(WHAT IS NEEDED) Only the lines that hold the word "všetky" are wanted from this listing.

** RECORDS FOR PROCESSING follows **

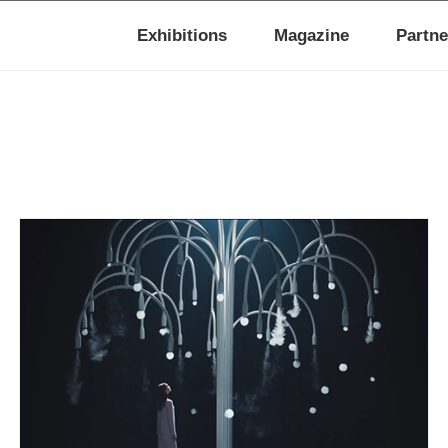
Exhibitions
Magazine
Partne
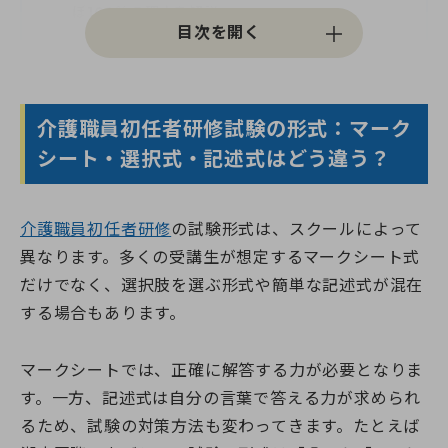
ぼ100％の理由を解説
介護職員初任者研修の試験対策と効率的な勉強方
法
試験当日のポイント：マークシート回答で気をつ
介護職員初任者研修試験の形式：マーク
けるべきこと
シート・選択式・記述式はどう違う？
介護職員初任者研修のスクール選びのコツ：再試
験制度や振替授業をチェック
FAQ｜介護職員初任者研修の試験に関するよくあ
介護職員初任者研修
の試験形式は、スクールによって
る質問
異なります。多くの受講生が想定するマークシート式
だけでなく、選択肢を選ぶ形式や簡単な記述式が混在
まとめ：介護職員初任者研修試験を突破するため
のポイント
する場合もあります。
マークシートでは、正確に解答する力が必要となりま
す。一方、記述式は自分の言葉で答える力が求められ
るため、試験の対策方法も変わってきます。たとえば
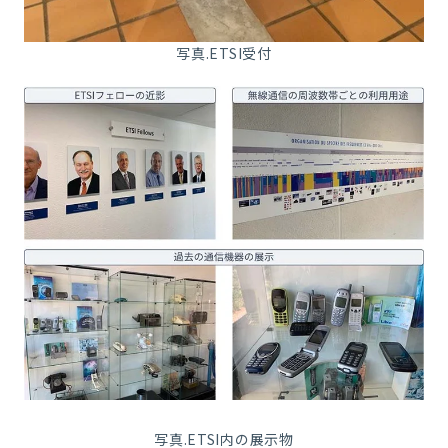
写真.ETSI受付
写真.ETSI内の展示物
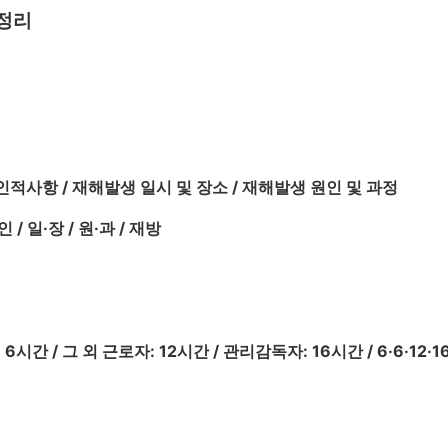
정리
인적사항 / 재해발생 일시 및 장소 / 재해발생 원인 및 과정
/ 일·장 / 원·과 / 재방
6시간 / 그 외 근로자: 12시간 / 관리감독자: 16시간 / 6·6·12·1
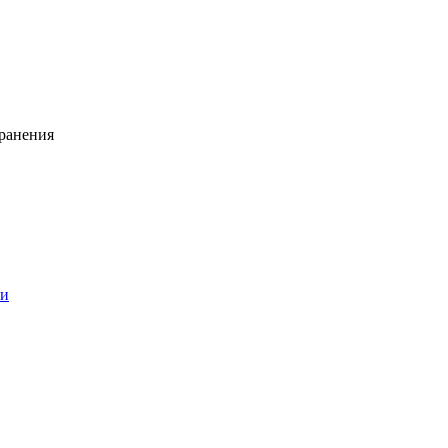
ранения
ии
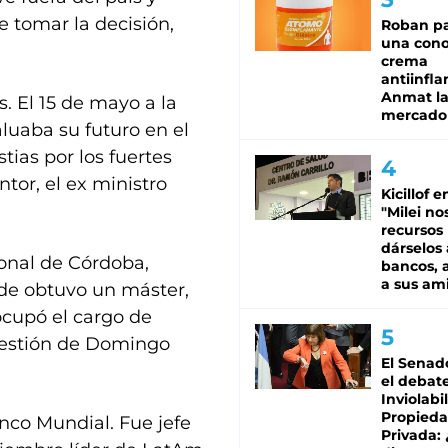
 tomar la decisión,
Roban pa
una cono
crema
antiinfla
Anmat la 
. El 15 de mayo a la
mercado
aluaba su futuro en el
ias por los fuertes
tor, el ex ministro
Kicillof e
"Milei no
recursos
dárselos 
onal de Córdoba,
bancos, a
a sus am
nde obtuvo un máster,
ocupó el cargo de
gestión de Domingo
El Senad
el debat
Inviolabi
Propied
nco Mundial. Fue jefe
Privada:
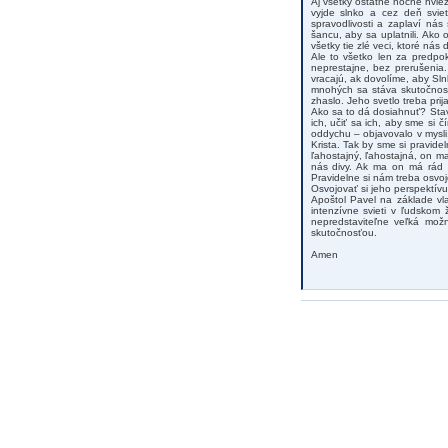
Aj všetky ostatné nočné hviez
vyjde slnko a cez deň sviet
spravodlivosti a zaplaví nás
šancu, aby sa uplatnili. Ako
všetky tie zlé veci, ktoré nás
Ale to všetko len za predpokl
neprestajne, bez prerušenia.
vracajú, ak dovolíme, aby Sl
mnohých sa stáva skutočnosťo
zhaslo. Jeho svetlo treba prija
Ako sa to dá dosiahnuť? Stava
ich, učiť sa ich, aby sme si č
oddychu – objavovalo v mysli
Krista. Tak by sme si pravide
ľahostajný, ľahostajná, on m
nás divy. Ak ma on má rád a
Pravidelne si nám treba osvoj
Osvojovať si jeho perspektívu 
Apoštol Pavel na základe vla
intenzívne svieti v ľudskom ž
nepredstaviteľne veľká mož
skutočnosťou.
Amen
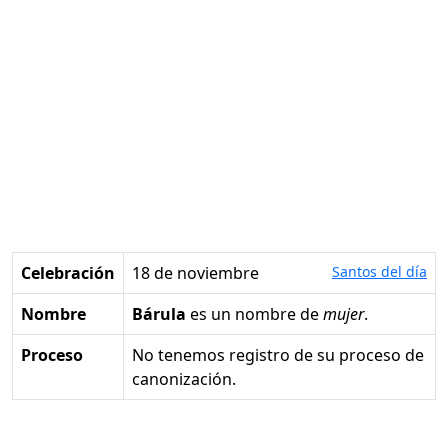
Celebración
18 de noviembre
Santos del día
Nombre
Bárula
es un nombre de
mujer
.
Proceso
No tenemos registro de su proceso de
canonización.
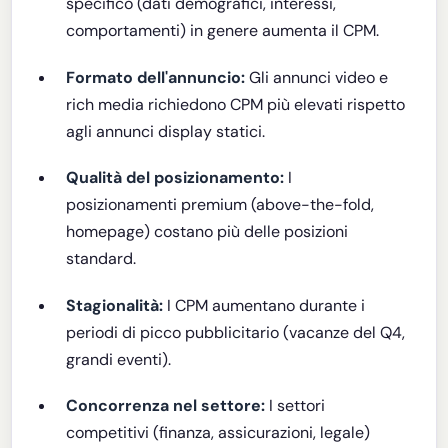
specifico (dati demografici, interessi,
comportamenti) in genere aumenta il CPM.
Formato dell'annuncio:
Gli annunci video e
rich media richiedono CPM più elevati rispetto
agli annunci display statici.
Qualità del posizionamento:
I
posizionamenti premium (above-the-fold,
homepage) costano più delle posizioni
standard.
Stagionalità:
I CPM aumentano durante i
periodi di picco pubblicitario (vacanze del Q4,
grandi eventi).
Concorrenza nel settore:
I settori
competitivi (finanza, assicurazioni, legale)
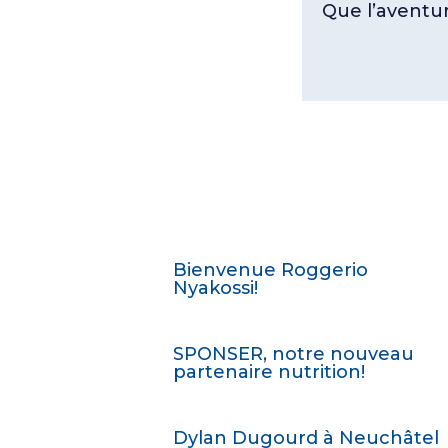
Que l’avent
Bienvenue Roggerio
Nyakossi!
SPONSER, notre nouveau
partenaire nutrition!
Dylan Dugourd à Neuchâtel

** End of RECORDS FOR PROCESSING **

(WRITTEN REPLY)
Aj všetky ostatné nočné hviez
všetky tie zlé veci, ktoré nás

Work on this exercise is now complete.